3. draft scheduling for improving plate shape
Aa mentioned earlier, a high-quality draft schedule depends on two inseparateable factors: high accuracy of parameter prediction such as that for force and temperature, and superior logics for draft schedule determination.
This section assumes that model prediction accuracy for the roll separating force and temperature, etc. has been sufficiently high, so the focus is on the draft scheduling logics.
Poor logic may lead to inappropriate draft schedule that causes plate shape and production problems such as
- Center buckle, edge wave
- Kinks, knuckles, etc.
- Other types of bad finish shape (e.g. head-end turnup/turndown, poor flatness)
- Too few passes (with the risk for equipment damage and product shape defect)
- Too many passes (with low efficiency and poor temperature profile)
Level 2 model creates pass schedule for the purpose of satisfying various requirements such as shape, property and productivity. In the followings, the common issues and approaches related to the shape and some aspects of the productivity are discussed.
(1) Roll Deformation Issues
Flat rolling draft scheduling is primarily based on force induced roll deformation, etc. During the rolling, due to the existence of the roll separating force, there must be roll deformations such as roll deflection and roll flattening. Due to the high requirement for the flatness of the rolled steel, the roll crown (thermal crown and mechanical crown), roll wear and roll deflection, etc. have to be accurately determined. Failure to achieve so would cause e.g. center buckle (if the draft in the width middle is too high) or edge wave (while the drafts in the two edges are too high).
(2) Roll Crown Prediction
Level 2 model combines roll ground crown, roll wear, roll thermal crown, roll deflection, mill stretch and roll flattening, etc., to form an environment that the draft across the stock width is equal. This is very critical in the finishing passes when the plate is thin.

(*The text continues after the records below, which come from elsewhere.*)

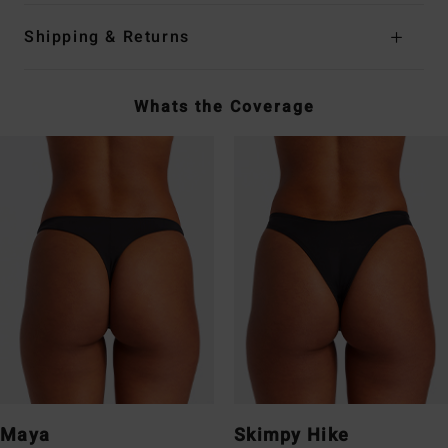
Shipping & Returns
Whats the Coverage
Maya
Skimpy Hike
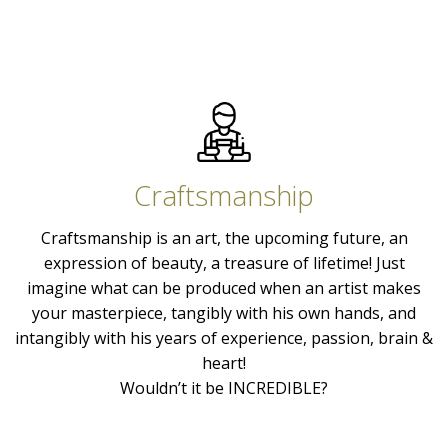
Craftsmanship
Craftsmanship is an art, the upcoming future, an
expression of beauty, a treasure of lifetime! Just
imagine what can be produced when an artist makes
your masterpiece, tangibly with his own hands, and
intangibly with his years of experience, passion, brain &
heart!
Wouldn’t it be INCREDIBLE?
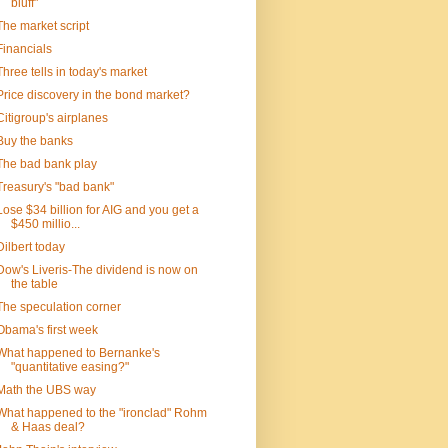
bluff"
The market script
Financials
Three tells in today's market
Price discovery in the bond market?
Citigroup's airplanes
Buy the banks
The bad bank play
Treasury's "bad bank"
Lose $34 billion for AIG and you get a
$450 millio...
Dilbert today
Dow's Liveris-The dividend is now on
the table
The speculation corner
Obama's first week
What happened to Bernanke's
"quantitative easing?"
Math the UBS way
What happened to the "ironclad" Rohm
& Haas deal?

One of the key functions for the Level 2 model is to select the right roll deflection for a given roll crown. If the Level 2 model cannot accurately determine those roll deformations and the roll crowns, for whatever reason (force inaccuracy, poor deformation model or poor crown model, etc.), the deformation over the plate width may not be equal. If the difference is over a certain limit, defects would be caused.
Prediction of the roll crown also faces various design issues. For example, how to determine the thermal crown while the temperature is different over the roll diameter and across the roll width.
(3) Roll Deflection Prediction
Roll deflection is determined based on the rolling force. A preferred way to predict the roll deflection is the use of elastic finite-element method, which is a practice in e.g. Tippins Level 2. Often, the mill deflection is also considered and integrated into this factor.
One of the key functions for the Level 2 model is to select the needed roll deflection for a given roll crown. Theoretically there is only one optimal roll deflection pattern that can be compensated exactly by the given roll crown. This means that there is only one roll force and thus, only one percentage reduction for a given material, temperature and rolling speed, that fits the roll crown perfectly for creating a perfectly flat roll gap over the width. In the real mill operation, due to interaction of mill equipment (such as roll bending system) and rolling process (such as temperature, speed, etc.), usually a range of the forces (and thus percentage reductions) are accepted. The Level 2 model pursues not only accuracy, but also robustness.
(4) Temperature Variation
Handling temperature variation should be one of the primary features in a high-quality Level 2 package. Throughout the plate length, there are many variations. Even short plates has changes in temperatures and in flow stress, etc. along the length, particularly for X grades. Even when rolling steel from coil furnaces, the temperature differences can still be over 100˚C. Near the edges of the steel, the temperatures are often about 100˚C colder during rolling and quenching. Current Level 2 models usually do not track this difference or the effects of the temperature on the flow stress and the percentage of plastic deformation near the edge. Draft scheduling should take those variations into consideration.
Because the temperatures in the head end and tail end are usually much lower, the higher roll force leads to larger deformation for the roll and stand (mill stretch) and consequently, a smaller initial roll gap is needed for the head end and tail end, in order to achieve equal draft among the head end, tail end and body. Inappropriate handling to such issues may cause various shape defects (kinks, knuckles, etc.).